BEGIN MATERIAL FOR THIS EXERCISE

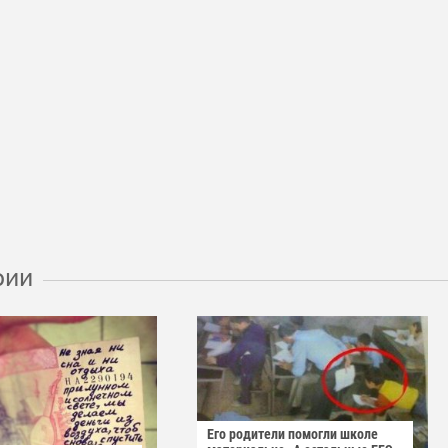
рии
Его родители помогли школе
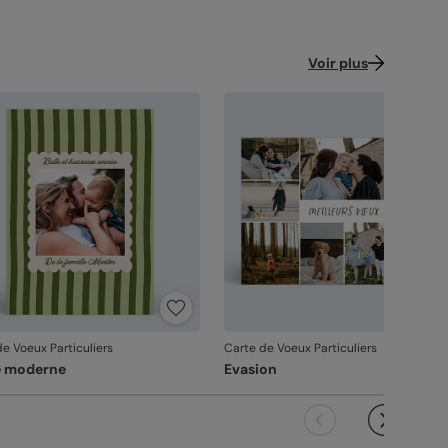
Voir plus
e Voeux Particuliers
Carte de Voeux Particuliers
e moderne
Evasion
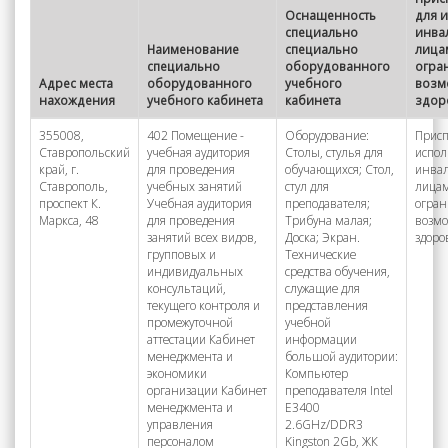
Оснащенность
для 
специально
инва
Наименование
специально
лица
специально
оборудованного
огра
Адрес места
оборудованного
учебного
возм
нахождения
учебного кабинета
кабинета
здор
355008,
402 Помещение -
Оборудование:
Присп
Ставропольский
учебная аудитория
Столы, стулья для
испол
край, г.
для проведения
обучающихся; Стол,
инва
Ставрополь,
учебных занятий
стул для
лицам
проспект К.
Учебная аудитория
преподавателя;
огра
Маркса, 48
для проведения
Трибуна малая;
возм
занятий всех видов,
Доска; Экран.
здоро
групповых и
Технические
индивидуальных
средства обучения,
консультаций,
служащие для
текущего контроля и
представления
промежуточной
учебной
аттестации Кабинет
информации
менеджмента и
большой аудитории:
экономики
Компьютер
организации Кабинет
преподавателя Intel
менеджмента и
E3400
управления
2.6GHz/DDR3
персоналом
Kingston 2Gb, ЖК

END MATERIAL FOR THIS EXERCISE

__TRY IT__
All records above should be duplicated exactly, with the pictures omitted.

__SOLUTION FOR THIS EXERCISE__
рии
Его родители помогли школе
Voir plus
e Voeux Particuliers
Carte de Voeux Particuliers
e moderne
Evasion
Оснащенность
для 
специально
инва
Наименование
специально
лица
специально
оборудованного
огра
Адрес места
оборудованного
учебного
возм
нахождения
учебного кабинета
кабинета
здор
355008,
402 Помещение -
Оборудование:
Присп
Ставропольский
учебная аудитория
Столы, стулья для
испол
край, г.
для проведения
обучающихся; Стол,
инва
Ставрополь,
учебных занятий
стул для
лицам
проспект К.
Учебная аудитория
преподавателя;
огра
Маркса, 48
для проведения
Трибуна малая;
возм
занятий всех видов,
Доска; Экран.
здоро
групповых и
Технические
индивидуальных
средства обучения,
консультаций,
служащие для
текущего контроля и
представления
промежуточной
учебной
аттестации Кабинет
информации
менеджмента и
большой аудитории:
экономики
Компьютер
организации Кабинет
преподавателя Intel
менеджмента и
E3400
управления
2.6GHz/DDR3
персоналом
Kingston 2Gb, ЖК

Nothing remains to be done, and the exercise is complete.